◆ BRIEF: Report each line of the material below where the word "estrategia" can be found.

◆ SUPPLIED MATERIAL:
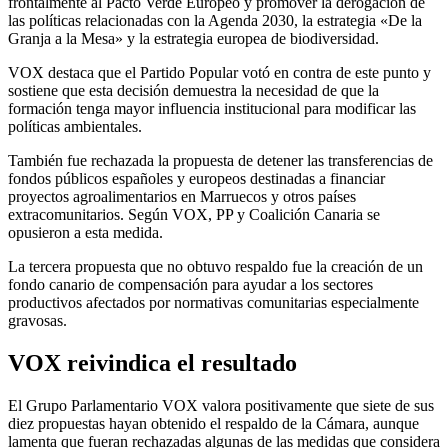
frontalmente al Pacto Verde Europeo y promover la derogación de
las políticas relacionadas con la Agenda 2030, la estrategia «De la
Granja a la Mesa» y la estrategia europea de biodiversidad.
VOX destaca que el Partido Popular votó en contra de este punto y
sostiene que esta decisión demuestra la necesidad de que la
formación tenga mayor influencia institucional para modificar las
políticas ambientales.
También fue rechazada la propuesta de detener las transferencias de
fondos públicos españoles y europeos destinadas a financiar
proyectos agroalimentarios en Marruecos y otros países
extracomunitarios. Según VOX, PP y Coalición Canaria se
opusieron a esta medida.
La tercera propuesta que no obtuvo respaldo fue la creación de un
fondo canario de compensación para ayudar a los sectores
productivos afectados por normativas comunitarias especialmente
gravosas.
VOX reivindica el resultado
El Grupo Parlamentario VOX valora positivamente que siete de sus
diez propuestas hayan obtenido el respaldo de la Cámara, aunque
lamenta que fueran rechazadas algunas de las medidas que considera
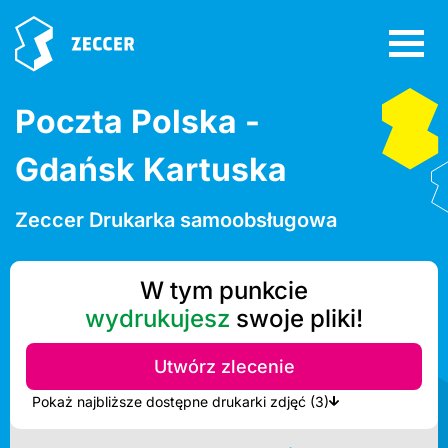
Poczta Polska -
Gdańsk Kartuska
Zeccer Drukarka samoobsługowa
W tym punkcie
wydrukujesz
swoje pliki!
Utwórz zlecenie
Pokaż najbliższe dostępne drukarki zdjęć (3)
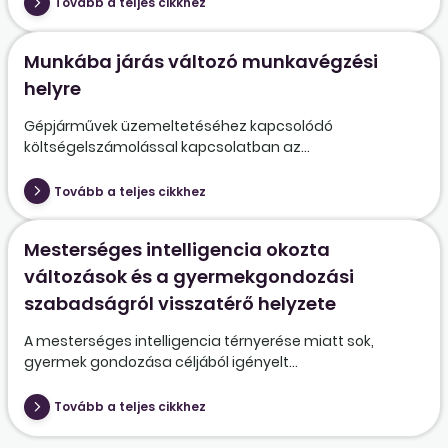
Tovább a teljes cikkhez
Munkába járás változó munkavégzési
helyre
Gépjárművek üzemeltetéséhez kapcsolódó
költségelszámolással kapcsolatban az...
Tovább a teljes cikkhez
Mesterséges intelligencia okozta
változások és a gyermekgondozási
szabadságról visszatérő helyzete
A mesterséges intelligencia térnyerése miatt sok,
gyermek gondozása céljából igényelt...
Tovább a teljes cikkhez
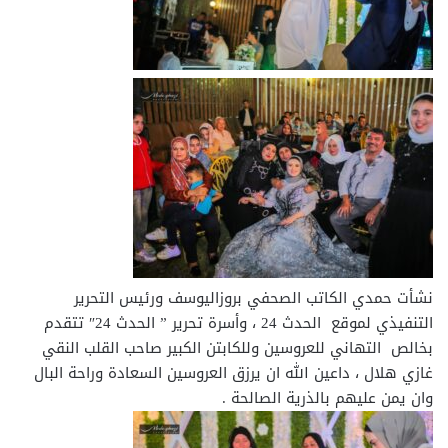
نشأت حمدي الكاتب الصحفي بروزاليوسف ورئيس التحرير
التنفيذي لموقع الحدث 24 ، وأسرة تحرير ” الحدث 24″ تتقدم
بخالص التهاني للعروسين وللكابتن الكبير صاحب القلب النقي
غازي هلال ، داعين الله ان يرزق العروسين السعادة وراحة البال
وان يمن عليهم بالذرية الصالحة .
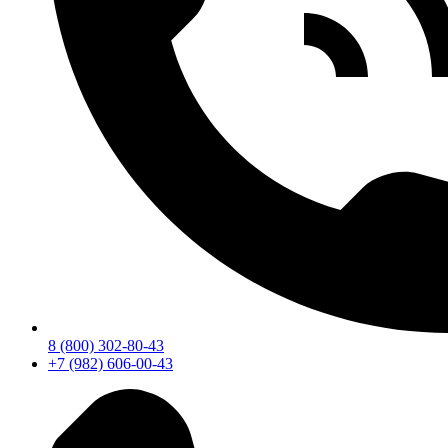
8 (800) 302-80-43
+7 (982) 606-00-43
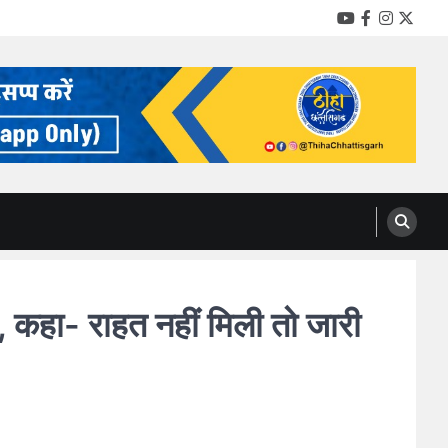
YouTube
Facebook
Instag
Twitt
ू, कहा- राहत नहीं मिली तो जारी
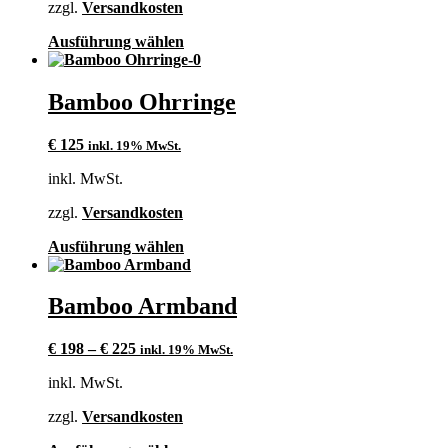
zzgl.
Versandkosten
der
Produktseite
Dieses
Ausführung wählen
gewählt
Produkt
werden
weist
mehrere
Bamboo Ohrringe
Varianten
auf.
€
125
inkl. 19% MwSt.
Die
Optionen
inkl. MwSt.
können
auf
zzgl.
Versandkosten
der
Produktseite
Dieses
Ausführung wählen
gewählt
Produkt
werden
weist
mehrere
Bamboo Armband
Varianten
auf.
€
198
–
€
225
inkl. 19% MwSt.
Die
Optionen
inkl. MwSt.
können
auf
zzgl.
Versandkosten
der
Produktseite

◆ WRITTEN SOLUTION:
las políticas relacionadas con la Agenda 2030, la estrategia «De la
Granja a la Mesa» y la estrategia europea de biodiversidad.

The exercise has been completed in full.